Edinburgh New Philos. J. 17: 160. 1834 ,.
Plants prostrate to erect, diffusely branched, 0.5–5 dm; young branches sparsely glandular. Leaves ascending, densely imbricate; blade linear, 4–15 × 1–1.5 (–2) mm, margins entire or glandular-serrulate, surfaces usually glabrous. Inflorescences corymbiform, 1–14-flowered. Pedicels 5–25 mm, glandular; bracteoles 2. Flowers usually erect; sepals broadly ovate, 2–3 mm, margins ciliate, abaxial surface glabrous; corolla pink, campanulate, not constricted at mouth, 5–8 mm, not glandular, lobes spreading, 1.5–2.5 mm; stamens 10, included; filaments 1.5–3 mm, glabrous; anthers 1.5–2.5 mm; ovary broadly ovoid, 1.5–2 mm, glandular; style exserted, 5–7 mm. Capsules 5-valved, globose, 3–4 mm, glandular.
Phenology: Flowering Jul–Aug.
Habitat: Moist subalpine and alpine slopes
Elevation: 1400-3500 m
Alta., B.C., N.W.T., Yukon, Ariz., Calif., Idaho, Mont., Oreg., Wash., Wyo.

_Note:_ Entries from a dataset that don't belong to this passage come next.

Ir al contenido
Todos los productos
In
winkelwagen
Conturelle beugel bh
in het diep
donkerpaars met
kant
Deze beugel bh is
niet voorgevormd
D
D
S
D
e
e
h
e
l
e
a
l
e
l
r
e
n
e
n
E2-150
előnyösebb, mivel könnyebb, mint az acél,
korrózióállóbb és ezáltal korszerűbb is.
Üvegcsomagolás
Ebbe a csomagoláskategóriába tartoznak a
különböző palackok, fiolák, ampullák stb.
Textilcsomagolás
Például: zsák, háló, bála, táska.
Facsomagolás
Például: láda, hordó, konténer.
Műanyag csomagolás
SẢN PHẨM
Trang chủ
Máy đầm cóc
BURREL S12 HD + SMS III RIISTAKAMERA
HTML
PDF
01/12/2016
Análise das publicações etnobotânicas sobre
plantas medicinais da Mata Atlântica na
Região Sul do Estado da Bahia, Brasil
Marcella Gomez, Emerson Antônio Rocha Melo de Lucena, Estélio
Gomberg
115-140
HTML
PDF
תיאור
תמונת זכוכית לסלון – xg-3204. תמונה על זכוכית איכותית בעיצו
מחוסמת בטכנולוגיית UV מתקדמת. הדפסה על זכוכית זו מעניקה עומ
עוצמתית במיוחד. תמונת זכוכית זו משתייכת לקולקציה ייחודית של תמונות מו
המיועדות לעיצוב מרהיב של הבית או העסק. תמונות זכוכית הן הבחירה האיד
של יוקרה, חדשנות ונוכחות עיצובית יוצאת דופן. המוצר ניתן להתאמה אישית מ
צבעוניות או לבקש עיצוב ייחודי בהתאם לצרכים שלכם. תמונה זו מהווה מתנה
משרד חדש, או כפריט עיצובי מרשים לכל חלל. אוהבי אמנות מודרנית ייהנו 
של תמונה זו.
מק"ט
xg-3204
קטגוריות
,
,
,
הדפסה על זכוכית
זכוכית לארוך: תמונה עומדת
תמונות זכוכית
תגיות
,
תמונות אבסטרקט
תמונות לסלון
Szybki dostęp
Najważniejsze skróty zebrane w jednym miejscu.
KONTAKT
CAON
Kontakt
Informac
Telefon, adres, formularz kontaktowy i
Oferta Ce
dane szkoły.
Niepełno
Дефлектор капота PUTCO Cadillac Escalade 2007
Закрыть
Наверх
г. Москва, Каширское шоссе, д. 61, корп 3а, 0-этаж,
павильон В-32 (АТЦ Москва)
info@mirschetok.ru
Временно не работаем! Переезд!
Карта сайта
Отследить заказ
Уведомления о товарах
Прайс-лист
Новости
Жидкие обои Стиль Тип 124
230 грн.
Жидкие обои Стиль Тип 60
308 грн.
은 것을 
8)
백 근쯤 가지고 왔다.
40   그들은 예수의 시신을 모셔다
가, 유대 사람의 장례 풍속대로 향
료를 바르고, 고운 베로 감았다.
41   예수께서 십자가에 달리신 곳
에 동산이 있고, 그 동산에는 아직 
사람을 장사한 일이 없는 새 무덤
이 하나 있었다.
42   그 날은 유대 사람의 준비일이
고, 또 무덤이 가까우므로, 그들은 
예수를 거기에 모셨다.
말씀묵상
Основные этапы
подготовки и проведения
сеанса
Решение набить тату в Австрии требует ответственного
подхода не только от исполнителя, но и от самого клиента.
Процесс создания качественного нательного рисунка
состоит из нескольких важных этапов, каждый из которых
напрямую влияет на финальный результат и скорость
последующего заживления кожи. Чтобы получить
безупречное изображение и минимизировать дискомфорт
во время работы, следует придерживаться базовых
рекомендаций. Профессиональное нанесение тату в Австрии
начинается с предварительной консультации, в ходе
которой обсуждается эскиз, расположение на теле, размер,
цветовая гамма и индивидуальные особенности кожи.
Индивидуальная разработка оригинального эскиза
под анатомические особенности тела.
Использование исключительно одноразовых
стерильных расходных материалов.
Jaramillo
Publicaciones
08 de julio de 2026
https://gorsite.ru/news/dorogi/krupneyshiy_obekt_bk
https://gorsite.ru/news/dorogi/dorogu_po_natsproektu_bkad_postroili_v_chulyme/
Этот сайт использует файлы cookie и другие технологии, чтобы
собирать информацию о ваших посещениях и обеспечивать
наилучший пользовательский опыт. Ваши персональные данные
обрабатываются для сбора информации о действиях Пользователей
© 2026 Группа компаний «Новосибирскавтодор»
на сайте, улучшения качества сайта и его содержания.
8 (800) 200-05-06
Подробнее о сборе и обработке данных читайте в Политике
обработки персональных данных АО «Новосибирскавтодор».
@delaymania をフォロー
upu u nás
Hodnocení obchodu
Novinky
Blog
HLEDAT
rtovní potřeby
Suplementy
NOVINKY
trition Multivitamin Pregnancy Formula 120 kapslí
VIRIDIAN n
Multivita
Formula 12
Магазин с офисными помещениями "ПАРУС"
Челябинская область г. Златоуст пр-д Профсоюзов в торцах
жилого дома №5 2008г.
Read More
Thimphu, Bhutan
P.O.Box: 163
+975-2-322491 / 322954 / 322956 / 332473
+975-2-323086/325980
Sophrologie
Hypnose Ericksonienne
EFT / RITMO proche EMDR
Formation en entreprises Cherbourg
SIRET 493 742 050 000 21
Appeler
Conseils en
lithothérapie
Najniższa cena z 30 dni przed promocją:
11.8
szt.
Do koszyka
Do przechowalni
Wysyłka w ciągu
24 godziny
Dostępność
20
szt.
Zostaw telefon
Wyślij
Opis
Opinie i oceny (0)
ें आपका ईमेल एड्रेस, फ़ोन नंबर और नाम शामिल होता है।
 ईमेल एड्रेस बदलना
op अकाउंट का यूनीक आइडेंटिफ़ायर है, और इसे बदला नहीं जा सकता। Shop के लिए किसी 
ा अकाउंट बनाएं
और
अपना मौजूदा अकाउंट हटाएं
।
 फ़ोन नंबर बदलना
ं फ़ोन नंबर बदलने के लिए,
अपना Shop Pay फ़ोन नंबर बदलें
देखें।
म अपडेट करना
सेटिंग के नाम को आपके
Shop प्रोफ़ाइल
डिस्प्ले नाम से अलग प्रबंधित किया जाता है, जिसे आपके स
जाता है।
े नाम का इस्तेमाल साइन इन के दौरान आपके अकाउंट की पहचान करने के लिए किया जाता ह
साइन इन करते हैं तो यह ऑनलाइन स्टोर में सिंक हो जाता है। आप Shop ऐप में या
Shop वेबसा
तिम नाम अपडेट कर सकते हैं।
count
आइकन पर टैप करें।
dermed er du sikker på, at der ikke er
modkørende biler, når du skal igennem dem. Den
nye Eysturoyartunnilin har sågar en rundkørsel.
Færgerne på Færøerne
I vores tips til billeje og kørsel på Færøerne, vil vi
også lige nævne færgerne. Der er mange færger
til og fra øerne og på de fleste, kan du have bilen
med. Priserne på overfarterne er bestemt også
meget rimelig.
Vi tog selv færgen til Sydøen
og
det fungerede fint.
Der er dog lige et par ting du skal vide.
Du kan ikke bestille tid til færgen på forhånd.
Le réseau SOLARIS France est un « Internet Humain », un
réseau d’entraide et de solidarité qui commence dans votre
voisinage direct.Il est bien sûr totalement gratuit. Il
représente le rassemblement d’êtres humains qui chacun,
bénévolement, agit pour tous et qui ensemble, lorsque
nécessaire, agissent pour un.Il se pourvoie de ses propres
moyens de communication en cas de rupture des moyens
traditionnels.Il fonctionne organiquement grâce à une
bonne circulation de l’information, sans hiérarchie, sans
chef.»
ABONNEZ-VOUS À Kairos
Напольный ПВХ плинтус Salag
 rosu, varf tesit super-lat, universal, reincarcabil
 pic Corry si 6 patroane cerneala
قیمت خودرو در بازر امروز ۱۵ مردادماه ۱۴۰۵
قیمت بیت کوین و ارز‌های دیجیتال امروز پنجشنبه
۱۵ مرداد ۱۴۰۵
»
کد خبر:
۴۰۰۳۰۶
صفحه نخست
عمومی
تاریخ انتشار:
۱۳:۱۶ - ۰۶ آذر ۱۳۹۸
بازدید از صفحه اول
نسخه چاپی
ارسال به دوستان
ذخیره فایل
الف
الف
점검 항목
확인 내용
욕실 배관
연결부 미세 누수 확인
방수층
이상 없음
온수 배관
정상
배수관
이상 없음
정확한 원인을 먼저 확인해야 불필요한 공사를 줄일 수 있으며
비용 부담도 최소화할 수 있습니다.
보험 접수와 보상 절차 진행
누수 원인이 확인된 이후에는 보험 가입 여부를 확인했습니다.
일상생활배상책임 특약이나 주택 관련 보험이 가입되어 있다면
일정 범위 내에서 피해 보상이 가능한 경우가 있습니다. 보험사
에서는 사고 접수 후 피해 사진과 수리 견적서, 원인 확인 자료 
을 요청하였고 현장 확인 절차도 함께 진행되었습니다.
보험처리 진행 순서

Hybrids between Phyllodoce empetriformis and P. glanduliflora are encountered occasionally where the two species occur together. The hybrids, P. ×intermedia (Hooker) Rydberg, consisting largely of first-generation crosses (F1 progeny), have a decidedly intermediate floral morphology, combining glandular, mostly nonciliate sepals more than 3 mm long and pinkish, cylindric to ovoid corollas.